Doveva rompere l’assedio, breake the siege, ma l’ex piccola Greta Thunberg deve aver rotto altro, invero già l’anno scorso, quando durante la crociera estiva per Gaza i compagniflotilleros l’avevano invitata a cambiare barca, oppure si era rotta lei perché a bordo dell’ammiraglia “Family” c’erano troppi vip pro-Pal in un pollaio e la notorietà, a differenza del pollaio, non si condivide. Quindi era saltata sull’“Alma”, a fine viaggio abbordata da soldati israeliani che beffardamente le hanno offerto dell’acqua in una bottiglietta di plastica e col tappo che si staccava, non quello pensato dall’Europa per salvare il pianeta. Quest’anno Greta, per evitare casini che stando al New York Times a bordo già ci sono stati – ma sarebbero casini diversi, in stile “Love Boat” – ha scelto di non imbarcarsi, svolge la sua attività anti-occidente dalle banchine dei porti e guarda le navi con le bandierine palestinesi prendere il largo.

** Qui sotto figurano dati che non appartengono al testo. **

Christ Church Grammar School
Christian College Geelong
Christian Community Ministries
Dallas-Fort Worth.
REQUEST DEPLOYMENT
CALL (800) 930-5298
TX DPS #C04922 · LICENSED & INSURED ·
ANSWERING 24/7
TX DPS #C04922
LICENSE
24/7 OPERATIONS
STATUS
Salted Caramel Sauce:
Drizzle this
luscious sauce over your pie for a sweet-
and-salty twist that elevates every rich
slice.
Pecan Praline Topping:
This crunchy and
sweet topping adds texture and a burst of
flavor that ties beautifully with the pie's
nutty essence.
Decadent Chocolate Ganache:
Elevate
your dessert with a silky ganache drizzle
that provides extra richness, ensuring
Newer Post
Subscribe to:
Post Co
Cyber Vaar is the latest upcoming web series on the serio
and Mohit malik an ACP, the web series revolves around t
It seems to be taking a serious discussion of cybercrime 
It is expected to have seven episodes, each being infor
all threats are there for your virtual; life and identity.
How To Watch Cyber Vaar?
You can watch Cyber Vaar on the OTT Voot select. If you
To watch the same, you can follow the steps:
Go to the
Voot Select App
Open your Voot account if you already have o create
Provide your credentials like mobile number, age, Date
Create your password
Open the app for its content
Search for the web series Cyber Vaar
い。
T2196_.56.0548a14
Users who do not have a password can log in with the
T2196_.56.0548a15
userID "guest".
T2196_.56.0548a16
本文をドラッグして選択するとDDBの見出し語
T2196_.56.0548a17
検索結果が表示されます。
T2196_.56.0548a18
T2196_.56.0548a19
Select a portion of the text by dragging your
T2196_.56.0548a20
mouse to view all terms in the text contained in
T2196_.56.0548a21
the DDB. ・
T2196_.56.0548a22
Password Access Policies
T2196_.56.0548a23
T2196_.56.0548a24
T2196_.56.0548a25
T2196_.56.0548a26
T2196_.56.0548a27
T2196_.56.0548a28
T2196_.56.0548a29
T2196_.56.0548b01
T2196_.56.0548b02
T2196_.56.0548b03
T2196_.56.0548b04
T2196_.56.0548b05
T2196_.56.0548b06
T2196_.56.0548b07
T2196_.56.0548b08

I motivi veri sono due: il primo è che da mesi i comunicatori della Global Sumud Flotilla – in mare e a terra sono decine – hanno scelto un nuovo volto per la loro campagna mediatica, ovvero lo stesso Thiago Ávila accusato di essere stato uno degli animatori delle calde notti sopra e sottocoperta. La diserzione di Greta poi, o l’esclusione, si spiega con le faide interne tra le varie anime degli attivisti, esplose già l’estate scorsa. Ovviamente la portavoce italiana della Flotilla, Maria Elena Delia, dà un’altra versione: «Con una lettera alcuni attivisti hanno spiegato tutte le loro perplessità, sono convinti che con il conflitto del Golfo in corso non sia il momento più adeguato per partire e che sarebbe meglio concentrare i propri sforzi su altri tipi di azioni. Sono perplessità», ripete Delia, «non contrasti». Ci ha convinti. E che non vi sia alcun contrasto lo si capisce chiaramente anche dal seguito: «La Flotilla in tutti questi mesi ha raccolto impegno e donazioni per uno scopo preciso, tentare nuovamente di rompere l’assedio. Cambiare tattica avrebbe significato tradire quel mandato».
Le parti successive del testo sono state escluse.